# Solved: Clearing NetBT problem



## xtian900 (Feb 6, 2010)

Hi I'm just new to this forum and I wanted to ask something about my network problem.

Problem is whenever I try to repair my internet connection I always have this "the following action cannot be completed clearing netbt please contact the person who manages your network" although my internet is working fine. Also the network speed is only showing 10mbps, before it was 100mbps. Any ideas? Thanks in advance. BTW I'm using windows XP sp2 64bit


----------



## JohnWill (Oct 19, 2002)

The 10mbit connection sounds like the Ethernet drivers of the adapter itself.

Let's see this.

Hold the *Windows* key and press *R*, then type *CMD* then press *Enter* to open a command prompt:

In the command prompt window that opens, type type the following commands, one at a time, followed by the _*Enter*_ key:

_Note that there is a space before the -n or the /ALL, but there is *NOT* a space after the - or / in the following commands._

NBTSTAT -n

IPCONFIG /ALL

Right click in the command window and choose *Select All*, then hit *Enter* to copy the contents to the clipboard.
Paste the results in a message here.

If you are on a machine with no network connection, use a floppy, USB disk, or a CD-RW disk to transfer a text file with the information to allow pasting it here.


----------



## xtian900 (Feb 6, 2010)

Hey thanks for the reply. BTW here's the result


C:\Documents and Settings\Administrator>nbtstat -n
Failed to access NetBT driver -- NetBT may not be loaded

C:\Documents and Settings\Administrator>ipconfig /all

Windows IP Configuration

Host Name . . . . . . . . . . . . : sx64pc
Primary Dns Suffix . . . . . . . :
Node Type . . . . . . . . . . . . : Unknown
IP Routing Enabled. . . . . . . . : No
WINS Proxy Enabled. . . . . . . . : No

Ethernet adapter Local Area Connection:

Connection-specific DNS Suffix . :
Description . . . . . . . . . . . : Attansic L1 Gigabit Ethernet 10/100/1000B
ase-T Adapter
Physical Address. . . . . . . . . : 00-1A-92-39-ED-EF
DHCP Enabled. . . . . . . . . . . : No
IP Address. . . . . . . . . . . . : 192.168.1.2
Subnet Mask . . . . . . . . . . . : 255.255.255.0
Default Gateway . . . . . . . . . : 192.168.1.1
DNS Servers . . . . . . . . . . . : 202.78.96.80
202.78.97.41
NetBIOS over Tcpip. . . . . . . . : Disabled

C:\Documents and Settings\Administrator>


----------



## JohnWill (Oct 19, 2002)

What do you see if you open *Device Manager*, *Advanced* tab, and *Speed/duplex settings*? It should be set to *Auto*.


----------



## xtian900 (Feb 6, 2010)

Are you talking about Ethernet settings? Well my ethernet utility automatically sets. I forgot to tell you, but sometimes the network speed is 100Mbps and when I get disconnected from the internet, and when it reconnects, thats when 10Mbps appear. And when I try to repair the connection using the repair button on the support tab on the local area connection status, thats when clearing NETBT fails. I didn't made any registry editing before this happened so I guess the problem is not in the registry.


----------



## JohnWill (Oct 19, 2002)

Well, first off, you don't appear to have NETBIOS over TCP/IP loaded.
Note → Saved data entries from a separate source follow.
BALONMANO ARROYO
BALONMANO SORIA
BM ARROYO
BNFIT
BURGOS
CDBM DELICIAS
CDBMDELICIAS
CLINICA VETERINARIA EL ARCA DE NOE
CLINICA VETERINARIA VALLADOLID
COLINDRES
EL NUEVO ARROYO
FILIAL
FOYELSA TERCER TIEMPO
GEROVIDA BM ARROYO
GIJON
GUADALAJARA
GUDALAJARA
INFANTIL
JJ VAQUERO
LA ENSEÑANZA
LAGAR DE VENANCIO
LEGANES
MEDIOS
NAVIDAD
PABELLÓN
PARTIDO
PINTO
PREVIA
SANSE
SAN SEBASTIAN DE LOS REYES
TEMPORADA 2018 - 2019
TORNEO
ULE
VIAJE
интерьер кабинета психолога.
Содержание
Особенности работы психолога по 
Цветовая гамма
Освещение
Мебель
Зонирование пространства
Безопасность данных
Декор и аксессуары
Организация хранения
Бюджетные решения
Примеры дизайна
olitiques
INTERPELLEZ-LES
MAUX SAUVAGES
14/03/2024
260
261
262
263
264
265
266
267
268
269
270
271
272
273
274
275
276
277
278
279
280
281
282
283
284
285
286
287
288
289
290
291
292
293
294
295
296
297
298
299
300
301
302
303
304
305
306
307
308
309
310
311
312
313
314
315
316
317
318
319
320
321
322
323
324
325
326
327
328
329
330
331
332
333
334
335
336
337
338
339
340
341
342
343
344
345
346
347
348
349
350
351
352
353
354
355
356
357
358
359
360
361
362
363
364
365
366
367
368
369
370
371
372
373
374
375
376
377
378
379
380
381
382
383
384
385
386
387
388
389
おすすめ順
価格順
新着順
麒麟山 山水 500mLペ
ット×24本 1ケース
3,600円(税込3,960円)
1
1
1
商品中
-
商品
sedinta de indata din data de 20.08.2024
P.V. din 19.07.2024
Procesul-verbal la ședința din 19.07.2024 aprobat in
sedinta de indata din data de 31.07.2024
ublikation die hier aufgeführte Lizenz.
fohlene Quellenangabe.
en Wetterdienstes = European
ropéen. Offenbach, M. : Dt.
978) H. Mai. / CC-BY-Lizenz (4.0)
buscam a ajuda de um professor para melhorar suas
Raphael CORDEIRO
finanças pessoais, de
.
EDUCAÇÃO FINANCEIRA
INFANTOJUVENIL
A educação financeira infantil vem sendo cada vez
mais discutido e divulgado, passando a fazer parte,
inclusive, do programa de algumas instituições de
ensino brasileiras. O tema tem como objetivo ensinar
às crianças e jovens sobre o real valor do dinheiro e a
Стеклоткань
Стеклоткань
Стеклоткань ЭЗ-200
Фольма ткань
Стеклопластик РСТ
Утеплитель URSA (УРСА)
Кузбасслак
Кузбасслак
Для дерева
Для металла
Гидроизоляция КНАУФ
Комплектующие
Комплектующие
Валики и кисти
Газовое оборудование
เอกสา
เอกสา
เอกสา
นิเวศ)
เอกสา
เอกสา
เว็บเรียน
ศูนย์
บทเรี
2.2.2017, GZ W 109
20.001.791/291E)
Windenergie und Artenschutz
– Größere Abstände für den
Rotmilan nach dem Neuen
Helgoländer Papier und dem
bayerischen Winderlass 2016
Enable NETBIOS over TCP/IP for 2K/XP


Right click Network Places (Network Neighborhood for W98).
Select Properties
Right click your Internet Connection (ex. Local Area Connection)
Select Properties
Make sure Client for Microsoft Networks, and File and Print Sharing for Microsoft Networks are SELECTED.
Highlight Internet Protocol (TCP/IP)
Click Properties
Click Advanced
Select the WINS Tab Above
Make sure Enable NetBIOS over TCP/IP is SELECTED

Click OK and Close Network Connections Window.
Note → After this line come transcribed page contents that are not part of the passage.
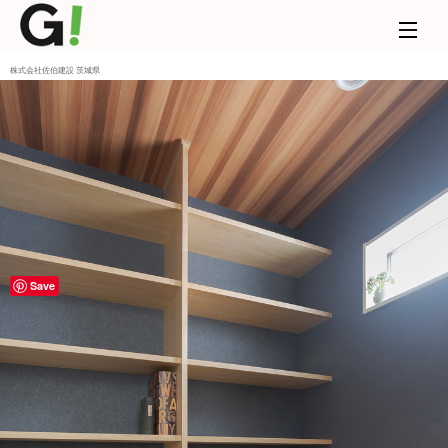
株式会社佐伯建設 茨城県
Save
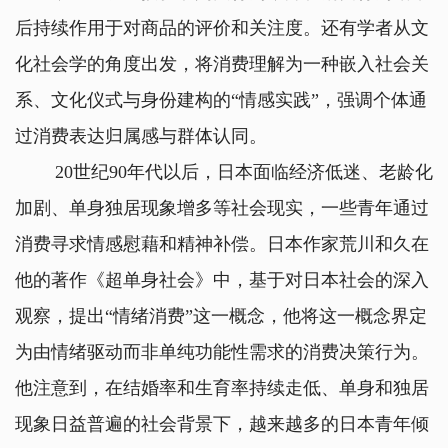
后持续作用于对商品的评价和关注度。还有学者从文
化社会学的角度出发，将消费理解为一种嵌入社会关
系、文化仪式与身份建构的“情感实践”，强调个体通
过消费表达归属感与群体认同。
20世纪90年代以后，日本面临经济低迷、老龄化
加剧、单身独居现象增多等社会现实，一些青年通过
消费寻求情感慰藉和精神补偿。日本作家荒川和久在
他的著作《超单身社会》中，基于对日本社会的深入
观察，提出“情绪消费”这一概念，他将这一概念界定
为由情绪驱动而非单纯功能性需求的消费决策行为。
他注意到，在结婚率和生育率持续走低、单身和独居
现象日益普遍的社会背景下，越来越多的日本青年倾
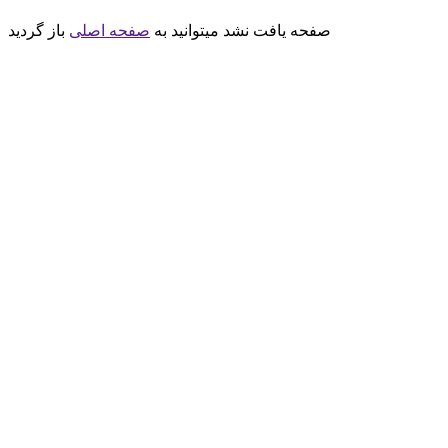
صفحه یافت نشد میتوانید به
صفحه اصلی
باز گردید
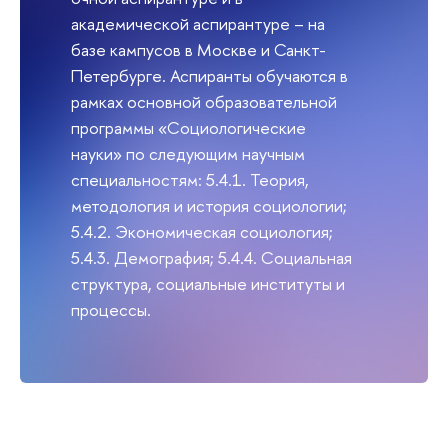
академической аспирантуре – на
базе кампусов в Москве и Санкт-
Петербурге. Аспиранты обучаются в
рамках основной образовательной
программы «Социологические
науки» по следующим научным
специальностям: 5.4.1. Теория,
методология и история социологии;
5.4.2. Экономическая социология;
5.4.3. Демография; 5.4.4. Социальная
структура, социальные институты и
процессы.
Next, the network speed toggling between 10mbit and 100mbit sounds like a bad cable or bad port on one of the ends. Try a new cable and a different port on the router first.


----------



## xtian900 (Feb 6, 2010)

Hmmm... NetBIOS over TCP/IP is already enabled.


----------



## JohnWill (Oct 19, 2002)

Well, it's not working. 

Check that all your network services are Started: 

COM+ Event System (for WZC issues)
Computer Browser
DHCP Client
DNS Client
Network Connections
Network Location Awareness
Remote Procedure Call (RPC)
Server
TCP/IP Netbios helper
Wireless Zero Configuration _(XP wireless configurations only_)
WLAN AutoConfig (_Vista wireless configurations only_)
Workstation

_*Note:* You can check the services in Control Panel, Administrative Tools, Services._

*All of these services should be started, and their startup type should be automatic (or perhaps manual).*

If a service is not running, open it's properties and check the dependencies. Check each of the dependencies and see which one is preventing the service from running. Checking the event log is also a good idea here, there may be clues to what is failing.


----------



## xtian900 (Feb 6, 2010)

I'll check it out tommorow I'm kinda sleepy already. Anyway, thank you john! I'll just post it here if it worked out.


----------



## xtian900 (Feb 6, 2010)

Problem solved! TCP/IP Netbios helper was disabled at start-up.When I created a new hardware profile I must have disabled it. Many thanks John!


----------



## JohnWill (Oct 19, 2002)

Glad we could assist.

*You can mark your own threads solved using the







button at the top of the first page of the thread in the upper left corner.©*


----------



## xtian900 (Feb 6, 2010)

I'm loving this site already


----------



## JohnWill (Oct 19, 2002)

xtian900 said:


> I'm loving this site already


That's what we like to hear.


----------